Grounded Capital is a private equity firm pursuing a different model of capitalism, investing long-term capital primarily in farms, ranches and established, mission-driven food companies. The firm partners with farmers and companies that operate from a place of integrity and can serve a role in building a more regenerative food system from soil to consumer. Based in San Francisco, Grounded manages investments that include equity and debt through its funds and separately managed accounts.

Iroquois Valley

Iroquois Valley® provides capital to organic, regenerative, and transitioning farmers across the United States through long-term leases and mortgages.
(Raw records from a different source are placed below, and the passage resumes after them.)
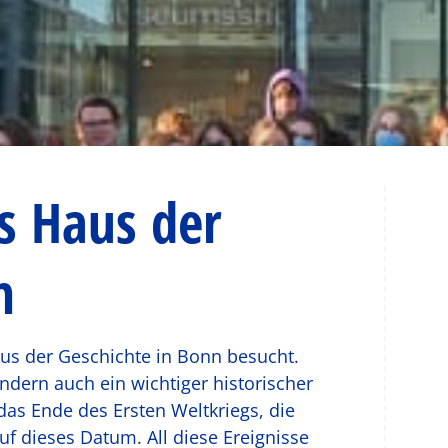
s Haus der
n
aus der Geschichte in Bonn besucht.
ndern auch ein wichtiger historischer
das Ende des Ersten Weltkriegs, die
f dieses Datum. All diese Ereignisse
Structured as a real estate investment trust (REIT), a public benefit corporation, and a B Corp, we offer impact-driven investors the opportunity to finance the transformation of our agricultural system in partnership with farmers. Since our founding in 2007, we have directed over $125 million in investments into transitioning over 35,000 acres of organic agriculture. Our goal is to make organic, regenerative agriculture the norm, not the exception, to benefit the health of the soil and of future generations.

Mad Capital

Mad Capital is a financial services company that supports regenerative and organic farmers. Their main focus is providing creative capital solutions that help farmers transition away from conventional, extractive agriculture and into regenerative systems with a strong focus on holistically managing livestock and regenerative organic systems. Mad Capital focuses on private credit, including mortgages, operating loans, transition loans, equipment and infrastructure financing tailored to the unique realities of regenerative and organic farming (where cash flows and risk profiles look different from conventional farming).

Potlikker Capital

Potlikker Capital is a nationally focused charitable loan fund advancing racial and climate justice through access to capital, capacity, and connection. Potlikker partners with clusters of underserved food producer and processor communities across the country to strengthen land security, market power, and governance. Their approach at the individual, community, and systems levels aims to help create the conditions for resilience, enterprise sustainability, and a more equitable food system.

Steward

Steward Regenerative Capital is a portfolio of secured loans made to a diverse collection of regenerative farms, ranches, fisheries, and food producers. Steward provides short-term, direct-to-project, bridge loans, giving regenerative farms swift access to the funds they need to keep growing. Through Steward, lenders can support regenerative agriculture operations while receiving a fixed 6.50% annual interest rate, paid monthly.

Walden Mutual Bank

Walden Mutual Bank enables anyone to make positive and lasting change in the ecosystems that sustain us – beginning with food. They accept deposits from individuals, businesses, and non-profits who want to make an impact with their dollars. They lend those funds to sustainability-oriented organizations, with special focus on farms and food businesses. The word “mutual” in their name means cooperative, as they’re governed by their depositors, and funded by those with a bias towards the long-term – engineered to endure the test of time.

 

This list is provided solely for informational purposes and does not constitute an endorsement or recommendation by the Office of Kat Taylor.